2. A Privilege should ONLY be given to a private entrepreneur IF:

  • the activity COULD NOT BE RUN effectively and in adequate safety without the privilege in question;
  • the privilege shall be SUPERVISED by the Monopoly and Merger Commission or an institution like it;
  • the privilege holder shall ANNUALLY PAY to the public purse a charge of the privilege, the size of which shall be determined frequently by regular, fair and accurate assessments of the highest amount any skilled and capable user would like to pay annually for holding the privilege. The charge of the privilege shall be publicly registered, and be publicly accessible for any citizen at any time;
  • the privilege shall be ABOLISHED if problems occur in determining the size of the annual rent of it, or in collecting the annual rent. Instead of abolition of the private privilege it might be TRANSFORMED into a monopoly operated by public administration, which, however, shall only happen if it meets the above-mentioned conditions (1.). NO COMPENSATION shall be granted if the abolition, or transformation into a privilege or a publicly operated monopoly, is caused by problems occurred in determining the size of the annual rent, or in collecting it for the public purse.

3. Private entrepreneurs shall NOT be allowed to buy a privilege from the public for an amount once for all - they may ONLY rent it under the conditions mentioned above (2).

4. The Exception: The ONLY exception from the rules of payment of rent mentioned above (2.) should be the Intellectual Property Rights of inventors, composers, etc. to the value of their inventions, compositions, etc. The incomes of intellectual property rights are to be looked upon as rewards to the inventors, composers, etc. for their inventions, compositions, etc. and should therefore be free from other charges than the registration fees. In some countries the government finds that the intellectual property rights has to be limited to last for a certain period of years.

5. The revenue of the publicly collected privilege-profits shall be used to the betterment of all citizens.

***

HOW TO DETERMINE AND COLLECT THE VALUE OF PRIVILEGES?


Henry George proposed that landowners should pay an annual charge for their exclusive right to use the land. He had to leave the details and practical legislation to his followers. He trusted that when the wish for the reform he proposed became strong enough the method would easily be developed.

In several countries around the world systems of assessment of the rent of land have been developed, and where they have been properly used, in Australia, Canada, Denmark and New Zealand, they have worked satisfactorily.

A similar method would be the obvious method to determine and collect the value of all privileges.

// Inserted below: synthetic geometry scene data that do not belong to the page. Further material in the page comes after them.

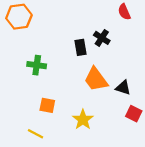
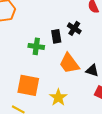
green cross: (37, 65) -> (36, 46), moved
orange square: (47, 105) -> (28, 85), size x1.6

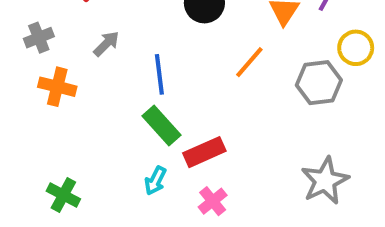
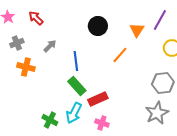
gray hexagon: (319, 83) -> (163, 83), moved
cyan arrow: (155, 181) -> (74, 113), size x1.5
green cross: (63, 195) -> (50, 120), moved
pink cross: (213, 201) -> (102, 123), turned -32

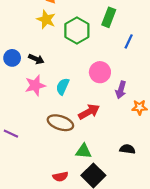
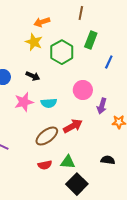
black arrow: (36, 59) -> (33, 76), moved
cyan semicircle: (63, 86) -> (49, 103), turned -119
brown ellipse: (60, 123) -> (47, 136), turned -55
red semicircle: (60, 177) -> (45, 165), moved

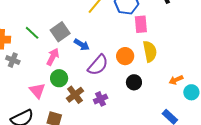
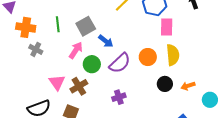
green line: (32, 33) -> (58, 24), turned 35
green circle: (59, 78) -> (92, 64), moved
orange arrow: (176, 80) -> (188, 86), moved
black circle: (134, 82) -> (165, 84), moved
brown cross: (75, 95) -> (79, 86), moved

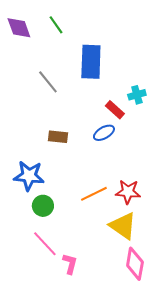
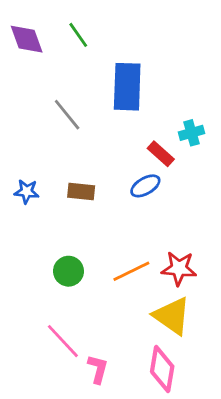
blue star: (29, 176) -> (27, 192), moved, size x0.6
green circle: (43, 206) -> (68, 271), moved
pink diamond: (135, 264) -> (162, 369), moved

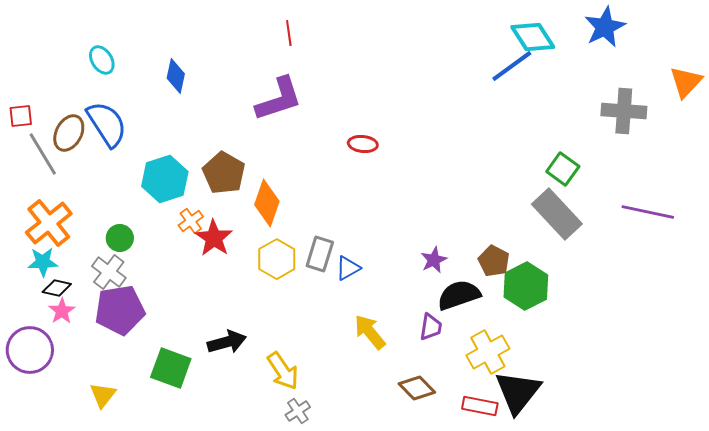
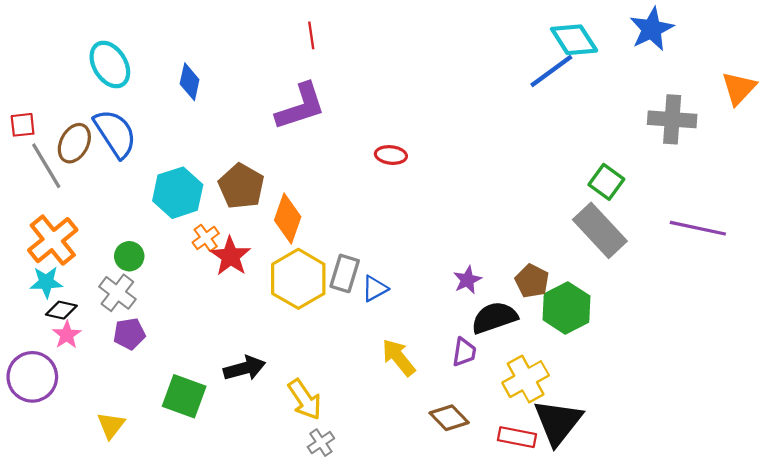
cyan ellipse: (102, 60) -> (110, 65), size x1.5
yellow hexagon: (277, 259) -> (298, 279), size x1.4
purple pentagon: (120, 310) -> (129, 334), size x0.6

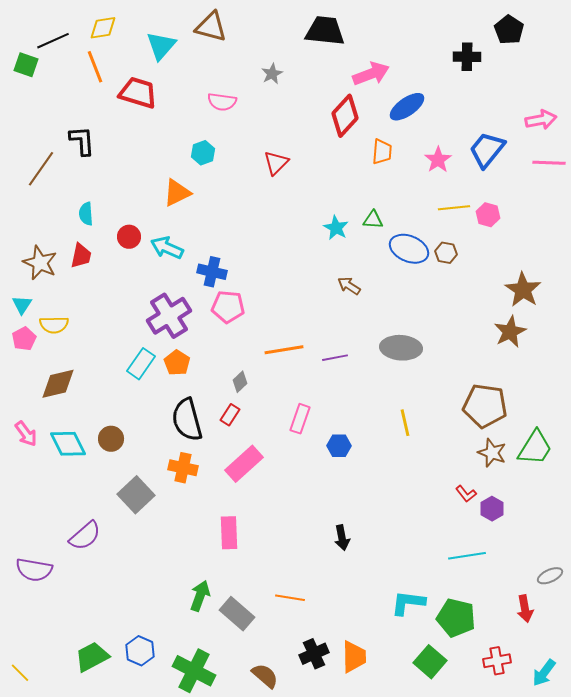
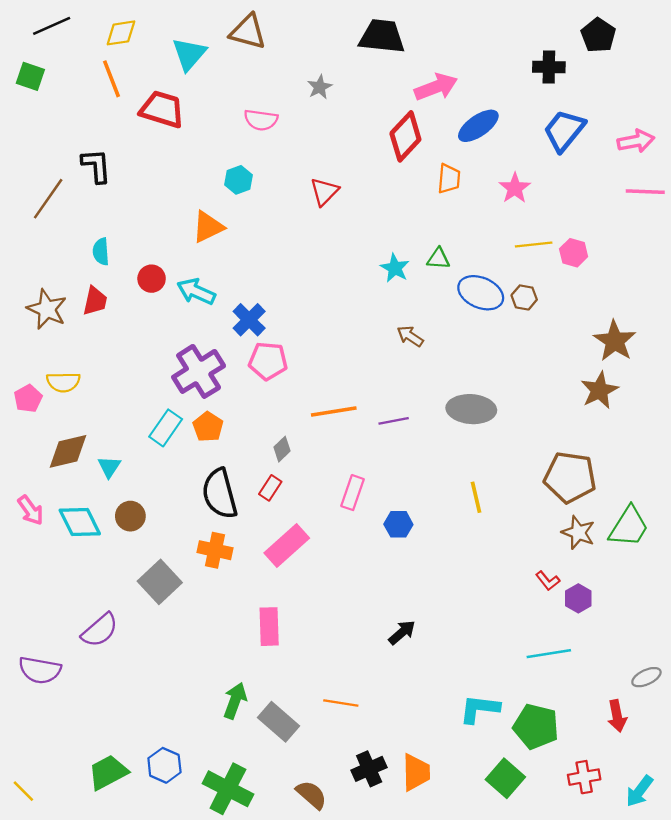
black line: (53, 41) -> (52, 26), moved
blue trapezoid: (487, 150) -> (564, 130), moved
blue cross: (212, 272) -> (249, 320), turned 32
cyan triangle: (22, 305) -> (109, 467), moved
black arrow: (342, 538) -> (402, 632), turned -120

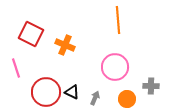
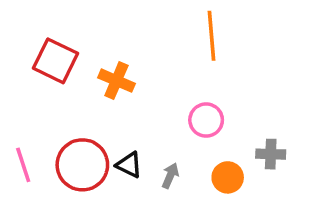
pink circle: (115, 67) -> (206, 120), size x0.7
pink line: (16, 68) -> (23, 165), moved

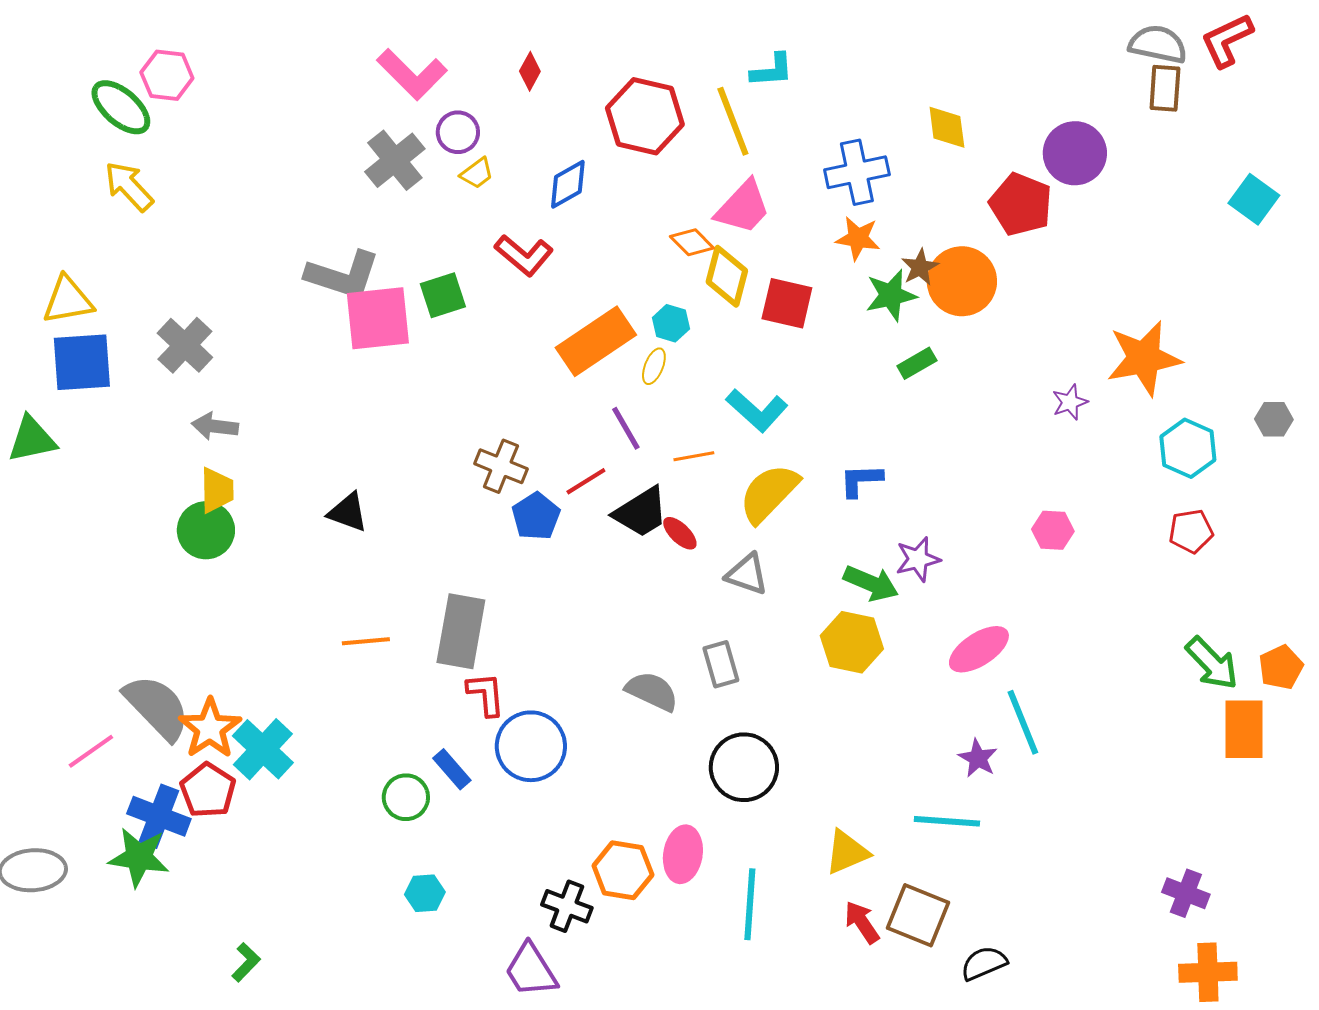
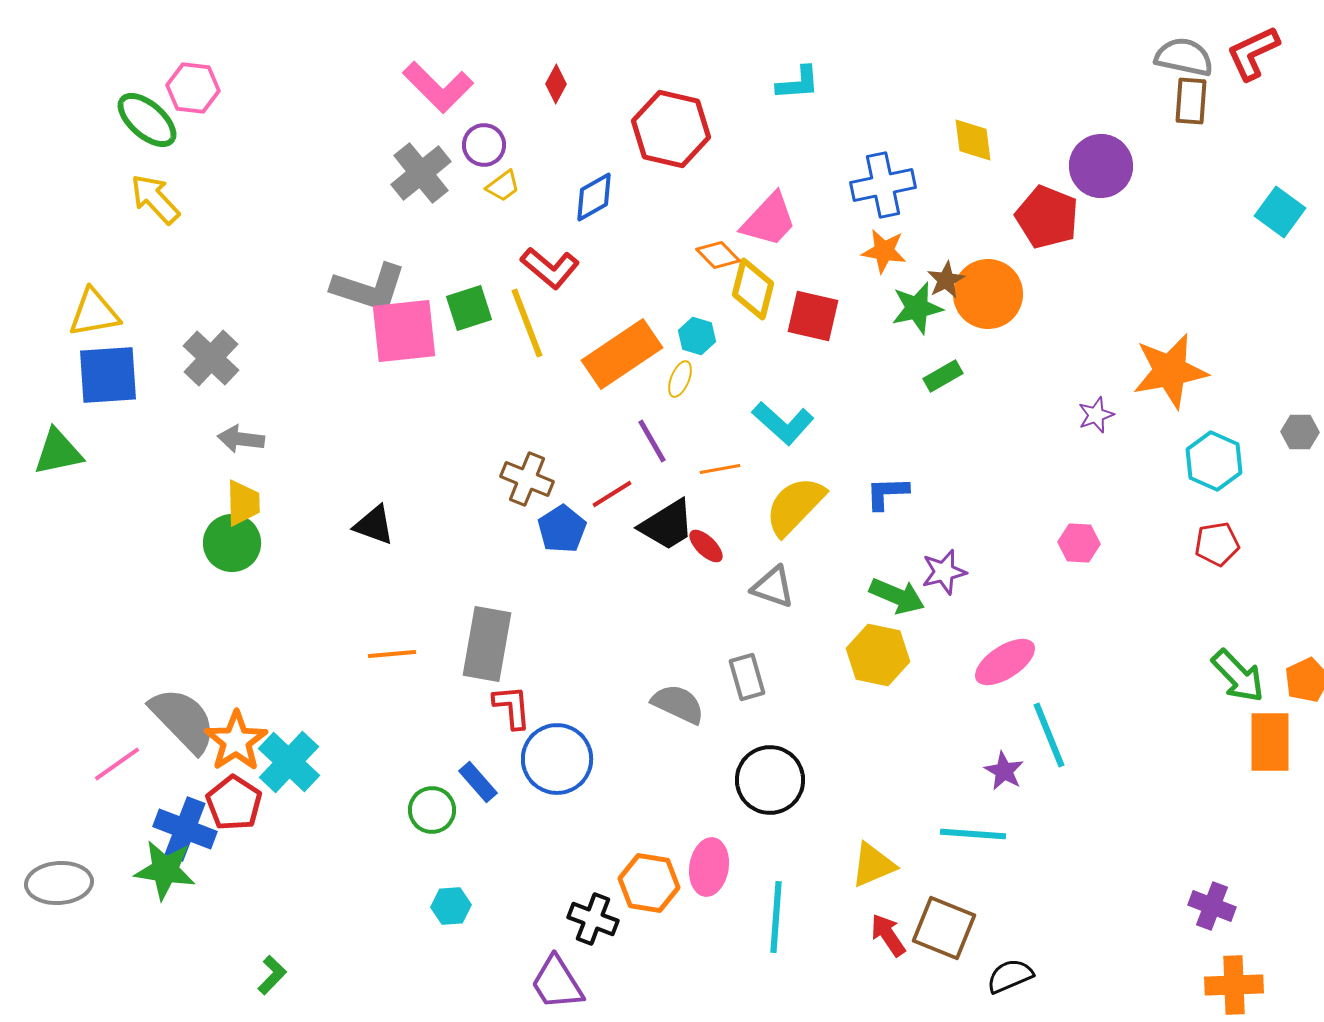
yellow line: (733, 121) -> (527, 323), moved

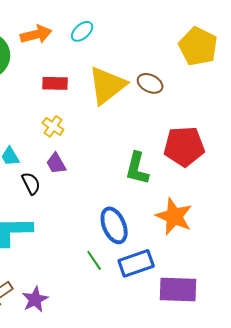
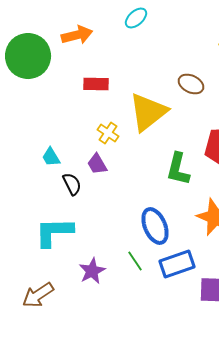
cyan ellipse: (82, 31) -> (136, 18), moved
yellow triangle: (107, 85) -> (148, 112), moved
yellow cross: (53, 126) -> (108, 133), moved
purple star: (35, 299) -> (92, 271), moved

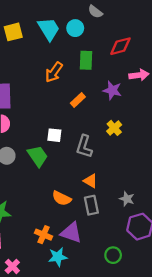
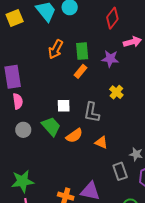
red diamond: (120, 46) -> (112, 18), turned -30
green rectangle: (86, 60) -> (82, 51), moved
orange semicircle: (62, 198) -> (74, 136), moved, turned -54
gray rectangle: (91, 205) -> (120, 171), moved

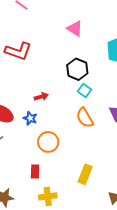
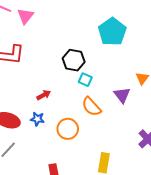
pink triangle: (75, 29) -> (25, 16), moved, turned 48
orange circle: (48, 142) -> (68, 129), moved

  • Use a combination of competent laymen and publicly employed specialists.
  • Determine the annually charge as the highest annual payment that would be offered by competitors who want to keep or take over the privilege in question.
  • Register the size of the annual charge and make it publicly accessible for everybody at any time.
  • Inform the citizens publicly that this value is not created by the privilege holders, but by the society and that it therefore belongs to all citizens on an equal footing.
  • Inform them also that it will damage the economics if the revenue of privilege-profits go to few citizens only, but it will be a blessing to society if it is used to the betterment of all citizens.
  • Use the revenue to the betterment of all citizens or distribute it to them in equal shares.